En quoi consiste ce Code européen de bonnes pratiques contre la désinformation ?
Le Code européen de bonnes pratiques contre la désinformation a été adopté, en octobre 2018, suite à une communication de la Commission européenne intitulée « Lutter contre la désinformation en ligne: une approche européenne » (avril 2018). Dans ce Code, la désinformation est entendue comme la diffusion d’« informations dont on peut vérifier qu’elles sont fausses ou trompeuses » et qui sont, cumulativement, « créées, présentées et diffusées dans un but lucratif ou dans l’intention délibérée de tromper le public » alors qu’elles sont « susceptibles de causer un préjudice public » (au sens de « menaces aux processus politiques et d’élaboration des politiques démocratiques et aux biens publics, tels que la protection de la santé des citoyens de l’Union, l’environnement ou la sécurité »). La notion ne s’étend pas à la publicité trompeuse, à la satire ou à la parodie, ainsi qu’aux opinions partisanes clairement identifiées comme telles. L’objectif n’est donc pas de remettre en cause la liberté d’expression et le droit d’accès à internet mais d’éviter une véritable déstabilisation de la société.
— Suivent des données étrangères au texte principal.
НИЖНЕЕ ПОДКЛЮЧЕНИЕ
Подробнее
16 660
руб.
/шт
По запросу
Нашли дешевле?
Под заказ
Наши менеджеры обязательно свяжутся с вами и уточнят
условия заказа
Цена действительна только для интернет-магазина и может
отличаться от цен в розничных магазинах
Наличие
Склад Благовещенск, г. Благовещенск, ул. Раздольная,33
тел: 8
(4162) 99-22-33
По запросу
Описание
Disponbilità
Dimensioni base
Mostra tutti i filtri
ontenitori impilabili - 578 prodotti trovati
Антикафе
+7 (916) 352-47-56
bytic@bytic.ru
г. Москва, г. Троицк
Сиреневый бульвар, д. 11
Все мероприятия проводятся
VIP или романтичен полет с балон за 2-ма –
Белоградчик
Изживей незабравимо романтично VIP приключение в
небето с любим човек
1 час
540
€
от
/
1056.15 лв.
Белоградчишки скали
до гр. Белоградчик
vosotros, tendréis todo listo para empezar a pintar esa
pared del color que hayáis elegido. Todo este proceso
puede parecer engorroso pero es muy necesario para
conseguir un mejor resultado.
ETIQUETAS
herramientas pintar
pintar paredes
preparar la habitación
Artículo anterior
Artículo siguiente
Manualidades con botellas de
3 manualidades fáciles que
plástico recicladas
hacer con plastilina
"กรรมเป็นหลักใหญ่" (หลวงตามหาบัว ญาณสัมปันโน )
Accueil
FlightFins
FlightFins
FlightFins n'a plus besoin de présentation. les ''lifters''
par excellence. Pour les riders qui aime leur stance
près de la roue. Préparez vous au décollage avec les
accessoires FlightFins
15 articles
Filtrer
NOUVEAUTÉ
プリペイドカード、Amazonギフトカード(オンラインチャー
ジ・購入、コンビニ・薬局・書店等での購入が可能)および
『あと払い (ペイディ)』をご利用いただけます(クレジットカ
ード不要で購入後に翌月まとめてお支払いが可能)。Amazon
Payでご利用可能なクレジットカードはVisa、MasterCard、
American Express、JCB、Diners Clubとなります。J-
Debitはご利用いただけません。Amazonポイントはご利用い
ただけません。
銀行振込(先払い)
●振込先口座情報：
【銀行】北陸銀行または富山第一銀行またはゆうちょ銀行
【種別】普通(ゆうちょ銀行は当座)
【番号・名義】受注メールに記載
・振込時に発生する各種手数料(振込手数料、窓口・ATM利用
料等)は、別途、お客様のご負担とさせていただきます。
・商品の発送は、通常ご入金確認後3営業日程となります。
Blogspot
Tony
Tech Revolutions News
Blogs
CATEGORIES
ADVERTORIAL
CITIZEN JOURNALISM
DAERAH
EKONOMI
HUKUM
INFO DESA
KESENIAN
Différentes sociétés et associations ont adhéré au Code en reconnaissant ainsi leur rôle dans la lutte contre la désinformation. Il en va particulièrement ainsi pour Google, Facebook, Twitter, Microsoft, Mozilla et, depuis juin 2020, TikTok. Ces différents signataires ont pris un certain nombre d’engagements visant notamment :
- à éviter le placement de publicité sur des sites de désinformation en ligne ;
- à intensifier les efforts visant à fermer les faux comptes ;
- établir des systèmes et des règles clairs de marquage en ce qui concerne les robots afin de veiller à ce que leurs activités ne puissent pas être confondues avec des interactions humaines ;
- prendre des mesures à l’égard des comptes qui ont pour objectif de propager des éléments de désinformation ;
- investir dans les moyens technologiques permettant de privilégier des informations pertinentes, authentiques et faisant autorité ;
- garantir la transparence afin de permettre aux utilisateurs de comprendre les raisons pour lesquelles ils ont été ciblés par une publicité à caractère politique ou une publicité engagée donnée ;
- diluer la visibilité de la désinformation en améliorant la repérabilité de contenus fiables, etc.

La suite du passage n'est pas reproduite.